- [ASSIGNED TASK]: Please take the lines from the one holding "foretaget på Babolat Air Viper i 2021?" through the one holding "forbedre ketcherens ydeevne" in the data below and copy them exactly.

- [DATASET EXTRACT]:
----------------------------------------
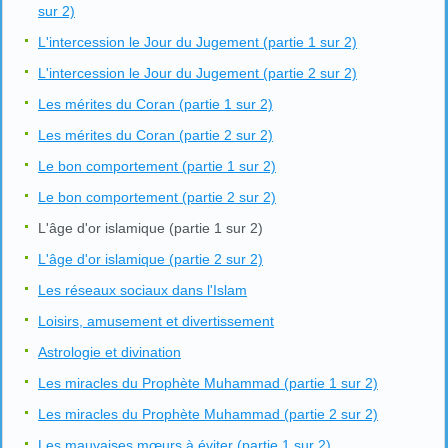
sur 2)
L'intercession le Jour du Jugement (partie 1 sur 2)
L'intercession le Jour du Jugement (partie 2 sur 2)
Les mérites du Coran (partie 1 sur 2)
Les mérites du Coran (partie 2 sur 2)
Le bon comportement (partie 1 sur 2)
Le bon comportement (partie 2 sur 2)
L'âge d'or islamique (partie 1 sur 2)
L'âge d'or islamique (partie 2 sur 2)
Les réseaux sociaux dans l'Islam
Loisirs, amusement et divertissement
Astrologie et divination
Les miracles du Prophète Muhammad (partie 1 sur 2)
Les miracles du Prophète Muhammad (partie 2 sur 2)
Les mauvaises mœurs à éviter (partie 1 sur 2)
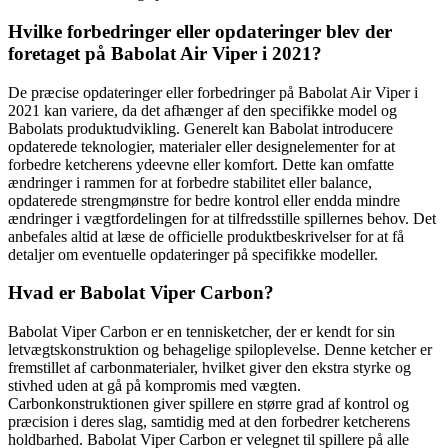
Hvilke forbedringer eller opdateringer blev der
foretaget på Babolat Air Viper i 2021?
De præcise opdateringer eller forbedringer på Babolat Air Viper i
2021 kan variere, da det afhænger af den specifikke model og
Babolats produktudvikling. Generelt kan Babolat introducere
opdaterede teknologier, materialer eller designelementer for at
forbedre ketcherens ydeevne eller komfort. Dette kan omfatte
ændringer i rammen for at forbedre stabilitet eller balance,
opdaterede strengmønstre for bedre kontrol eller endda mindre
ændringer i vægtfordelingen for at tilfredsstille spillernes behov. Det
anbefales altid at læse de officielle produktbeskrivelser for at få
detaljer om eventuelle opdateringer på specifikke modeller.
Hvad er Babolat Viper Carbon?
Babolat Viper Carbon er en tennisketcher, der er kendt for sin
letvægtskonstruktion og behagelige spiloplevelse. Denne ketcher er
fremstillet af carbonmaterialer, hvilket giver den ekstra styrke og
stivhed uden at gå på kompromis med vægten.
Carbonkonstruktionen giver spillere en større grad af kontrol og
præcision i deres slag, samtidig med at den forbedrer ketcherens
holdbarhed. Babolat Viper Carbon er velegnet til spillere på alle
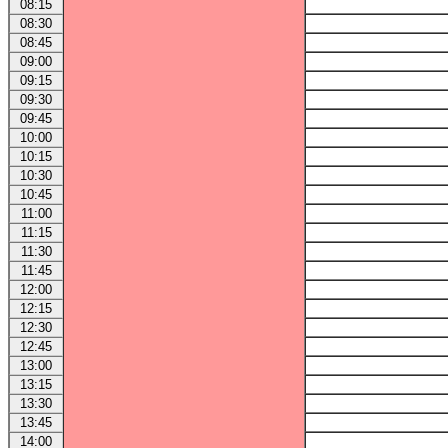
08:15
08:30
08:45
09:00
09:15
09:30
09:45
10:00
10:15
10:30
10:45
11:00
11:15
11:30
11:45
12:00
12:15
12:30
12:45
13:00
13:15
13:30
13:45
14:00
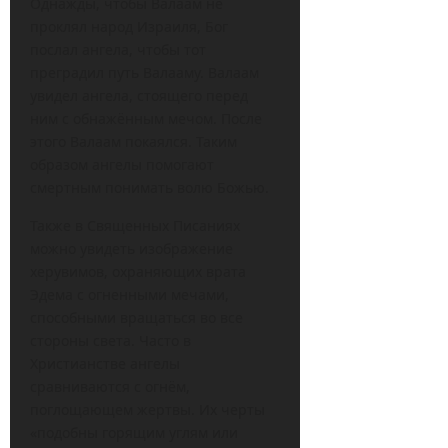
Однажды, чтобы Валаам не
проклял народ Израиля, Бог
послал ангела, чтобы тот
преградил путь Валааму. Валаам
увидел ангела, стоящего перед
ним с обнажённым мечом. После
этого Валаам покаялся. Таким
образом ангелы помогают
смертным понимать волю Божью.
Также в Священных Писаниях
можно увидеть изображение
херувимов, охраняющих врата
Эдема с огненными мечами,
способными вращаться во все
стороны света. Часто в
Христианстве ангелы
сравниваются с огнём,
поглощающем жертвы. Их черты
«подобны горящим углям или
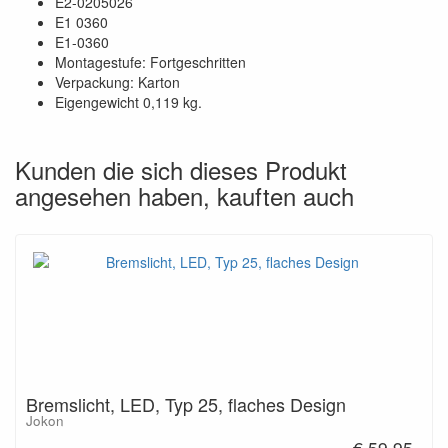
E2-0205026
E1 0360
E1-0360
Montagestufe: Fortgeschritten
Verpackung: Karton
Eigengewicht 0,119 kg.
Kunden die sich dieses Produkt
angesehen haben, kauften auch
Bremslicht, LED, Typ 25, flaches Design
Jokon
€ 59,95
----------------------------------------
- [COMPLETED TASK]:
foretaget på Babolat Air Viper i 2021?
De præcise opdateringer eller forbedringer på Babolat Air Viper i
2021 kan variere, da det afhænger af den specifikke model og
Babolats produktudvikling. Generelt kan Babolat introducere
opdaterede teknologier, materialer eller designelementer for at
forbedre ketcherens ydeevne eller komfort. Dette kan omfatte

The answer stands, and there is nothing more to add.